Source records:
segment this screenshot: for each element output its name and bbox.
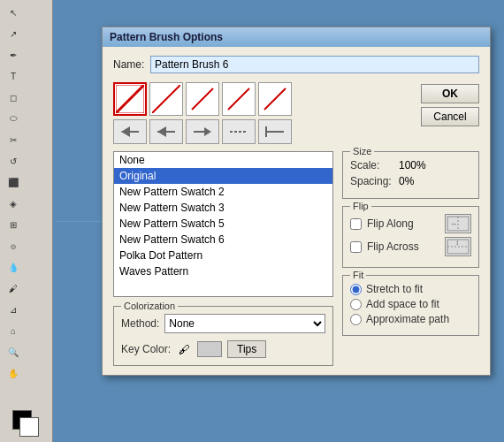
dialog-title: Pattern Brush Options: [110, 31, 223, 43]
key-color-swatch[interactable]: [197, 341, 222, 357]
fit-stretch-label: Stretch to fit: [366, 283, 423, 295]
tool-ellipse[interactable]: ⬭: [2, 108, 25, 129]
pattern-list-item[interactable]: New Pattern Swatch 3: [114, 200, 332, 216]
pattern-list-item[interactable]: New Pattern Swatch 5: [114, 216, 332, 232]
tile-start-icon[interactable]: [222, 82, 256, 116]
flip-along-label: Flip Along: [367, 217, 439, 230]
flip-panel: Flip Flip Along ↔: [342, 206, 479, 268]
flip-along-checkbox[interactable]: [350, 218, 362, 230]
spacing-label: Spacing:: [350, 175, 399, 187]
pattern-list-item[interactable]: New Pattern Swatch 6: [114, 232, 332, 248]
fit-panel: Fit Stretch to fit Add space to fit Appr…: [342, 275, 479, 336]
flip-legend: Flip: [350, 201, 371, 211]
arrow-icon-4[interactable]: [222, 119, 256, 144]
tile-inner-corner-icon[interactable]: [186, 82, 219, 116]
pattern-list-item[interactable]: New Pattern Swatch 2: [114, 184, 332, 200]
cancel-button[interactable]: Cancel: [421, 107, 479, 126]
main-content: NoneOriginalNew Pattern Swatch 2New Patt…: [113, 151, 479, 366]
list-area: NoneOriginalNew Pattern Swatch 2New Patt…: [113, 151, 333, 366]
name-row: Name:: [113, 56, 479, 73]
tool-paint[interactable]: 🖌: [2, 278, 25, 299]
scale-value: 100%: [399, 159, 426, 171]
ok-button[interactable]: OK: [421, 84, 479, 103]
size-legend: Size: [350, 146, 374, 156]
flip-across-label: Flip Across: [367, 240, 439, 253]
tool-scissors[interactable]: ✂: [2, 129, 25, 150]
pattern-brush-options-dialog: Pattern Brush Options OK Cancel Name:: [102, 27, 491, 376]
pattern-list[interactable]: NoneOriginalNew Pattern Swatch 2New Patt…: [113, 151, 333, 297]
tool-rect[interactable]: ◻: [2, 87, 25, 108]
pattern-list-item[interactable]: Waves Pattern: [114, 263, 332, 279]
colorization-box: Colorization Method: None Tints Tints an…: [113, 306, 333, 366]
tool-zoom[interactable]: 🔍: [2, 341, 25, 362]
eyedropper-icon[interactable]: 🖋: [176, 341, 192, 357]
scale-label: Scale:: [350, 159, 399, 171]
flip-across-checkbox[interactable]: [350, 241, 362, 253]
fit-space-label: Add space to fit: [366, 298, 439, 310]
colorization-legend: Colorization: [121, 301, 178, 311]
tool-rotate[interactable]: ↺: [2, 150, 25, 171]
left-toolbar: ↖ ↗ ✒ T ◻ ⬭ ✂ ↺ ⬛ ◈ ⊞ ⌾ 💧 🖌 ⊿ ⌂ 🔍 ✋: [0, 0, 53, 442]
flip-across-row: Flip Across ↕: [350, 237, 471, 256]
flip-along-icon: ↔: [445, 214, 471, 233]
spacing-row: Spacing: 0%: [350, 175, 471, 187]
keycolor-row: Key Color: 🖋 Tips: [121, 340, 325, 358]
tile-outer-corner-icon[interactable]: [149, 82, 183, 116]
dialog-titlebar: Pattern Brush Options: [103, 27, 490, 47]
svg-text:↔: ↔: [450, 220, 457, 228]
tool-mesh[interactable]: ⊞: [2, 214, 25, 235]
tool-eyedropper[interactable]: 💧: [2, 256, 25, 278]
tool-hand[interactable]: ✋: [2, 362, 25, 384]
name-input[interactable]: [150, 56, 479, 73]
size-panel: Size Scale: 100% Spacing: 0%: [342, 151, 479, 199]
flip-across-icon: ↕: [445, 237, 471, 256]
flip-along-row: Flip Along ↔: [350, 214, 471, 233]
spacing-value: 0%: [399, 175, 414, 187]
fit-space-radio[interactable]: [350, 299, 362, 310]
tool-arrow[interactable]: ↖: [2, 2, 25, 23]
pattern-list-item[interactable]: Original: [114, 168, 332, 184]
tool-artboard[interactable]: ⌂: [2, 320, 25, 341]
fit-approx-label: Approximate path: [366, 313, 449, 325]
keycolor-label: Key Color:: [121, 343, 171, 355]
arrow-icon-5[interactable]: [258, 119, 292, 144]
tool-fill[interactable]: ⬛: [2, 171, 25, 193]
right-panel: Size Scale: 100% Spacing: 0% Flip: [342, 151, 479, 366]
name-label: Name:: [113, 58, 150, 71]
scale-row: Scale: 100%: [350, 159, 471, 171]
pattern-list-item[interactable]: Polka Dot Pattern: [114, 248, 332, 263]
tool-text[interactable]: T: [2, 65, 25, 87]
svg-text:↕: ↕: [455, 239, 459, 247]
list-wrapper: NoneOriginalNew Pattern Swatch 2New Patt…: [113, 151, 333, 297]
arrow-icon-3[interactable]: [186, 119, 219, 144]
tool-blend[interactable]: ⌾: [2, 235, 25, 256]
fit-stretch-radio[interactable]: [350, 284, 362, 295]
fit-stretch-row: Stretch to fit: [350, 283, 471, 295]
tool-pen[interactable]: ✒: [2, 44, 25, 65]
method-select[interactable]: None Tints Tints and Shades Hue Shift: [164, 314, 325, 333]
arrow-icon-1[interactable]: [113, 119, 147, 144]
tool-gradient[interactable]: ◈: [2, 193, 25, 214]
tool-symbol[interactable]: ⊿: [2, 299, 25, 320]
pattern-list-item[interactable]: None: [114, 152, 332, 168]
method-label: Method:: [121, 317, 159, 330]
ok-cancel-area: OK Cancel: [421, 84, 479, 126]
tool-select[interactable]: ↗: [2, 23, 25, 44]
tips-button[interactable]: Tips: [227, 340, 266, 358]
method-row: Method: None Tints Tints and Shades Hue …: [121, 314, 325, 333]
tile-end-icon[interactable]: [258, 82, 292, 116]
fit-approx-radio[interactable]: [350, 314, 362, 325]
tile-side-icon[interactable]: [113, 82, 147, 116]
fit-space-row: Add space to fit: [350, 298, 471, 310]
fit-approx-row: Approximate path: [350, 313, 471, 325]
fit-legend: Fit: [350, 270, 366, 280]
arrow-icon-2[interactable]: [149, 119, 183, 144]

Problem statement:
Go through the listing above and quote it exactly, apart from its images.

Your solution:
segment this screenshot: for each element output its name and bbox.
dialog-title: Pattern Brush Options: [110, 31, 223, 43]
key-color-swatch[interactable]: [197, 341, 222, 357]
fit-stretch-label: Stretch to fit: [366, 283, 423, 295]
tool-ellipse[interactable]: ⬭: [2, 108, 25, 129]
pattern-list-item[interactable]: New Pattern Swatch 3: [114, 200, 332, 216]
pattern-list-item[interactable]: New Pattern Swatch 5: [114, 216, 332, 232]
tile-start-icon[interactable]: [222, 82, 256, 116]
flip-along-label: Flip Along: [367, 217, 439, 230]
flip-panel: Flip Flip Along ↔: [342, 206, 479, 268]
flip-along-checkbox[interactable]: [350, 218, 362, 230]
spacing-label: Spacing:: [350, 175, 399, 187]
pattern-list-item[interactable]: New Pattern Swatch 6: [114, 232, 332, 248]
fit-panel: Fit Stretch to fit Add space to fit Appr…: [342, 275, 479, 336]
flip-legend: Flip: [350, 201, 371, 211]
arrow-icon-4[interactable]: [222, 119, 256, 144]
tile-inner-corner-icon[interactable]: [186, 82, 219, 116]
pattern-list-item[interactable]: New Pattern Swatch 2: [114, 184, 332, 200]
cancel-button[interactable]: Cancel: [421, 107, 479, 126]
main-content: NoneOriginalNew Pattern Swatch 2New Patt…: [113, 151, 479, 366]
list-area: NoneOriginalNew Pattern Swatch 2New Patt…: [113, 151, 333, 366]
name-row: Name:: [113, 56, 479, 73]
tool-paint[interactable]: 🖌: [2, 278, 25, 299]
scale-value: 100%: [399, 159, 426, 171]
ok-button[interactable]: OK: [421, 84, 479, 103]
size-legend: Size: [350, 146, 374, 156]
flip-across-label: Flip Across: [367, 240, 439, 253]
tool-scissors[interactable]: ✂: [2, 129, 25, 150]
pattern-brush-options-dialog: Pattern Brush Options OK Cancel Name:: [102, 27, 491, 376]
pattern-list[interactable]: NoneOriginalNew Pattern Swatch 2New Patt…: [113, 151, 333, 297]
tool-rect[interactable]: ◻: [2, 87, 25, 108]
pattern-list-item[interactable]: Waves Pattern: [114, 263, 332, 279]
colorization-box: Colorization Method: None Tints Tints an…: [113, 306, 333, 366]
tool-zoom[interactable]: 🔍: [2, 341, 25, 362]
eyedropper-icon[interactable]: 🖋: [176, 341, 192, 357]
scale-label: Scale:: [350, 159, 399, 171]
flip-across-checkbox[interactable]: [350, 241, 362, 253]
fit-space-label: Add space to fit: [366, 298, 439, 310]
colorization-legend: Colorization: [121, 301, 178, 311]
tool-rotate[interactable]: ↺: [2, 150, 25, 171]
left-toolbar: ↖ ↗ ✒ T ◻ ⬭ ✂ ↺ ⬛ ◈ ⊞ ⌾ 💧 🖌 ⊿ ⌂ 🔍 ✋: [0, 0, 53, 442]
flip-across-row: Flip Across ↕: [350, 237, 471, 256]
flip-along-icon: ↔: [445, 214, 471, 233]
spacing-row: Spacing: 0%: [350, 175, 471, 187]
keycolor-row: Key Color: 🖋 Tips: [121, 340, 325, 358]
tile-outer-corner-icon[interactable]: [149, 82, 183, 116]
dialog-titlebar: Pattern Brush Options: [103, 27, 490, 47]
svg-text:↔: ↔: [450, 220, 457, 228]
tool-mesh[interactable]: ⊞: [2, 214, 25, 235]
tool-eyedropper[interactable]: 💧: [2, 256, 25, 278]
tool-hand[interactable]: ✋: [2, 362, 25, 384]
name-input[interactable]: [150, 56, 479, 73]
size-panel: Size Scale: 100% Spacing: 0%: [342, 151, 479, 199]
flip-across-icon: ↕: [445, 237, 471, 256]
flip-along-row: Flip Along ↔: [350, 214, 471, 233]
spacing-value: 0%: [399, 175, 414, 187]
fit-space-radio[interactable]: [350, 299, 362, 310]
tool-arrow[interactable]: ↖: [2, 2, 25, 23]
pattern-list-item[interactable]: Original: [114, 168, 332, 184]
tool-artboard[interactable]: ⌂: [2, 320, 25, 341]
fit-approx-label: Approximate path: [366, 313, 449, 325]
keycolor-label: Key Color:: [121, 343, 171, 355]
arrow-icon-5[interactable]: [258, 119, 292, 144]
tool-fill[interactable]: ⬛: [2, 171, 25, 193]
right-panel: Size Scale: 100% Spacing: 0% Flip: [342, 151, 479, 366]
name-label: Name:: [113, 58, 150, 71]
scale-row: Scale: 100%: [350, 159, 471, 171]
pattern-list-item[interactable]: Polka Dot Pattern: [114, 248, 332, 263]
tool-text[interactable]: T: [2, 65, 25, 87]
svg-text:↕: ↕: [455, 239, 459, 247]
list-wrapper: NoneOriginalNew Pattern Swatch 2New Patt…: [113, 151, 333, 297]
arrow-icon-3[interactable]: [186, 119, 219, 144]
tool-blend[interactable]: ⌾: [2, 235, 25, 256]
fit-stretch-radio[interactable]: [350, 284, 362, 295]
fit-stretch-row: Stretch to fit: [350, 283, 471, 295]
tool-pen[interactable]: ✒: [2, 44, 25, 65]
method-select[interactable]: None Tints Tints and Shades Hue Shift: [164, 314, 325, 333]
arrow-icon-1[interactable]: [113, 119, 147, 144]
tool-gradient[interactable]: ◈: [2, 193, 25, 214]
tool-symbol[interactable]: ⊿: [2, 299, 25, 320]
pattern-list-item[interactable]: None: [114, 152, 332, 168]
method-label: Method:: [121, 317, 159, 330]
ok-cancel-area: OK Cancel: [421, 84, 479, 126]
tool-select[interactable]: ↗: [2, 23, 25, 44]
tips-button[interactable]: Tips: [227, 340, 266, 358]
method-row: Method: None Tints Tints and Shades Hue …: [121, 314, 325, 333]
tile-end-icon[interactable]: [258, 82, 292, 116]
fit-approx-radio[interactable]: [350, 314, 362, 325]
tile-side-icon[interactable]: [113, 82, 147, 116]
fit-space-row: Add space to fit: [350, 298, 471, 310]
fit-approx-row: Approximate path: [350, 313, 471, 325]
fit-legend: Fit: [350, 270, 366, 280]
arrow-icon-2[interactable]: [149, 119, 183, 144]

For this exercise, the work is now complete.